This storm has been gathering for some time. In September, Egypt announced that it was preparing prosecutions of 30 nongovernmental organizations on the charge of "treason" for improperly receiving foreign funding.

Sends 'alarming signals'

Human Rights Watch warned the prosecutions could have a chilling effect on reform.

"Restricting foreign funding can effectively deny civil society groups the ability to operate since under former President Hosni Mubarak, local funding sources shied away from funding controversial groups," Human Rights Watch wrote in late September. Joe Stork, the group's deputy head for the Middle East, said then: "It sends alarming signals about the transitional government’s commitment to human rights that Egyptian authorities have started a criminal investigation with the same methods Hosni Mubarak used to strangle civil society."

IRI and NDI are funded directly from the US government's National Endowment for Democracy, and have been at the forefront of US democracy-promotion efforts abroad for decades. Freedom House is also mostly funded by the US government and its roots go back to the 1940s, at first pushing for US involvement in WWII and evolving into a democracy-promotion outfit down the decades.

Other targets were Germany's Konrad Adenauer Institute and Egyptian national NGOs focused on human rights, legal and judicial reform, and government budget transparency.

The raids, which Egyptian security services and prosecutors said were over illegal foreign funding, involved heavily-armed riot police moving into the offices and seizing documents and computers. At the NDI offices, staff were locked in rooms while the raid was carried out.

In a statement, NDI said "it is particularly concerned that the Egyptian authorities targeted local organizations, some of which are working on observation efforts for the country’s ongoing parliamentary elections.... Cracking down on organizations whose sole purpose is to support the democratic process during Egypt’s historic transition sends a disturbing signal."

IRI wrote it is "dismayed and disappointed by these actions. IRI has been working with Egyptians since 2005; it is ironic that even during the Mubarak era IRI was not subjected to such aggressive action. Today’s raid is confusing given that IRI was officially invited by the Government of Egypt to witness the people’s assembly elections, and was in the process of deploying a high level international delegation to observe the third phase of elections on January 3 and 4."

Echo of Mubarak

To be sure, IRI and NDI have both run into trouble in Egypt in the past. In June of 2006, as the Bush administration was pushing for democracy in Egypt (an effort that was ironically in the process of being scaled back at the time), Mubarak's government suspended both groups work in the country, saying they had not applied for the appropriate licenses.

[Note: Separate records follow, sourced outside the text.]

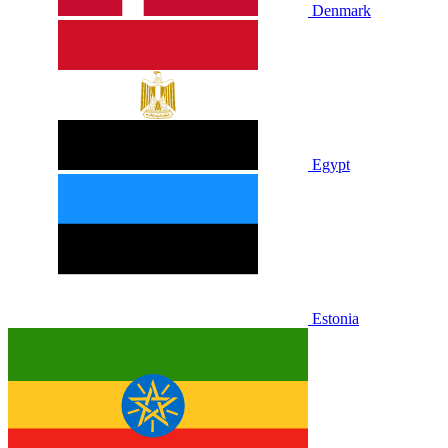
Denmark
Egypt
Estonia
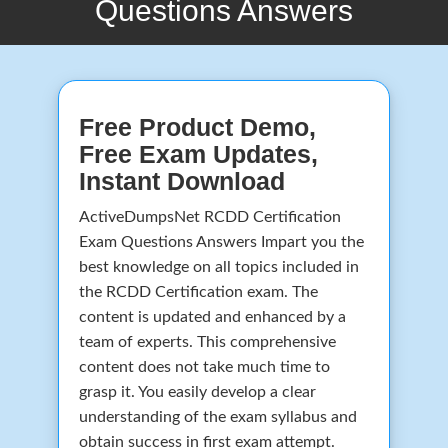
Questions Answers
Free Product Demo,
Free Exam Updates,
Instant Download
ActiveDumpsNet RCDD Certification
Exam Questions Answers Impart you the
best knowledge on all topics included in
the RCDD Certification exam. The
content is updated and enhanced by a
team of experts. This comprehensive
content does not take much time to
grasp it. You easily develop a clear
understanding of the exam syllabus and
obtain success in first exam attempt.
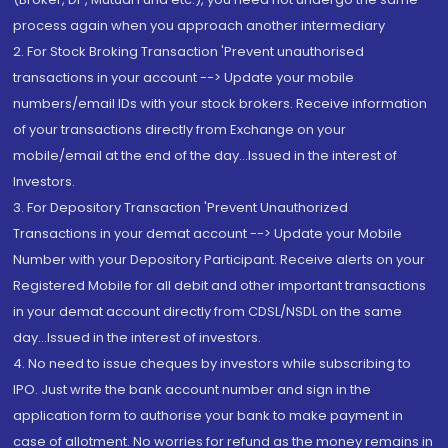
process again when you approach another intermediary
2. For Stock Broking Transaction 'Prevent unauthorised
transactions in your account --> Update your mobile
numbers/email IDs with your stock brokers. Receive information
of your transactions directly from Exchange on your
mobile/email at the end of the day...Issued in the interest of
Investors.
3. For Depository Transaction 'Prevent Unauthorized
Transactions in your demat account --> Update your Mobile
Number with your Depository Participant. Receive alerts on your
Registered Mobile for all debit and other important transactions
in your demat account directly from CDSL/NSDL on the same
day...Issued in the interest of investors.
4. No need to issue cheques by investors while subscribing to
IPO. Just write the bank account number and sign in the
application form to authorise your bank to make payment in
case of allotment. No worries for refund as the money remains in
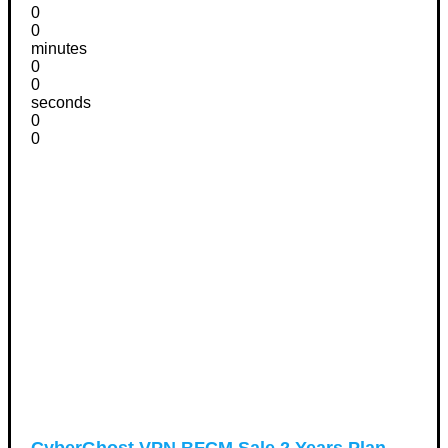
0
0
minutes
0
0
seconds
0
0
CyberGhost VPN BFCM Sale 2 Years Plan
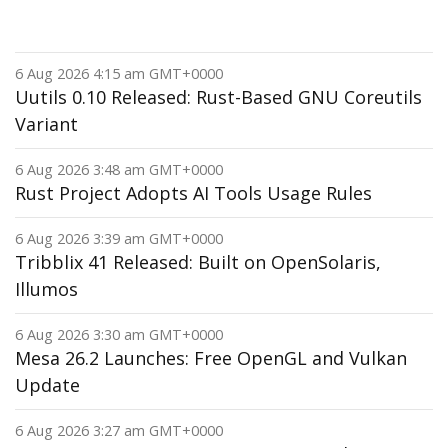
6 Aug 2026 4:15 am GMT+0000
Uutils 0.10 Released: Rust-Based GNU Coreutils
Variant
6 Aug 2026 3:48 am GMT+0000
Rust Project Adopts AI Tools Usage Rules
6 Aug 2026 3:39 am GMT+0000
Tribblix 41 Released: Built on OpenSolaris,
Illumos
6 Aug 2026 3:30 am GMT+0000
Mesa 26.2 Launches: Free OpenGL and Vulkan
Update
6 Aug 2026 3:27 am GMT+0000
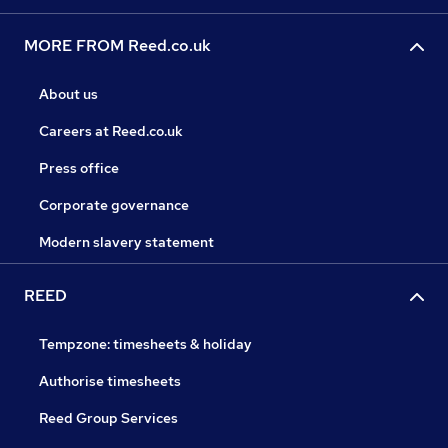
MORE FROM Reed.co.uk
About us
Careers at Reed.co.uk
Press office
Corporate governance
Modern slavery statement
REED
Tempzone: timesheets & holiday
Authorise timesheets
Reed Group Services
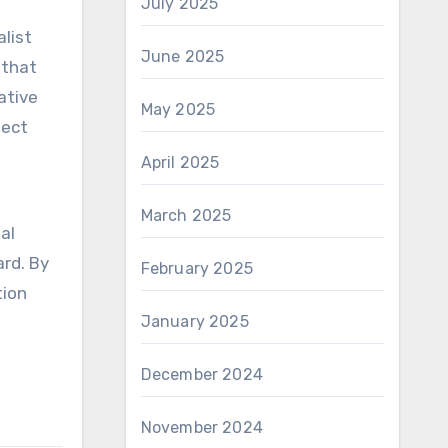
July 2025
list
June 2025
 that
ative
May 2025
ject
April 2025
March 2025
al
ard. By
February 2025
tion
January 2025
December 2024
November 2024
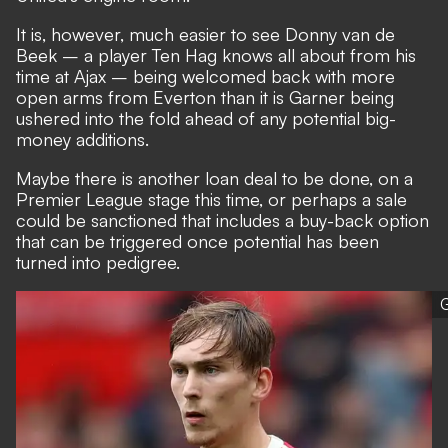
It is, however, much
easier to see Donny van de
Beek
– a player Ten Hag knows all about from his
time at Ajax – being welcomed back with more
open arms from Everton than it is Garner being
ushered into the fold ahead of any potential big-
money additions.
Maybe there is another loan deal to be done, on a
Premier League stage this time, or perhaps a sale
could be sanctioned that includes a buy-back option
that can be triggered once potential has been
turned into pedigree.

Traditionally, the US has tolerated restrictions on democracy promotion groups and focused more on its direct relationship with the Egyptian state and the military. The US gives Egypt more than $1 billion a year, on average, since the Camp David accords were signed. Some US congressmen have publicly mulled conditioning Egypt's military aid on concrete democratic reform. Though the Obama administration has said it opposes those kinds of conditions, SCAF has thrown down the gauntlet to the US and other financial backers today.

The xenophobia often reflected by the Egyptian military – and, indeed, many average Egyptians – is far more than a pose. The military leadership is insular and distrustful, and sees outside help for democracy groups as not only a threat to its power, but to the position of Egypt itself.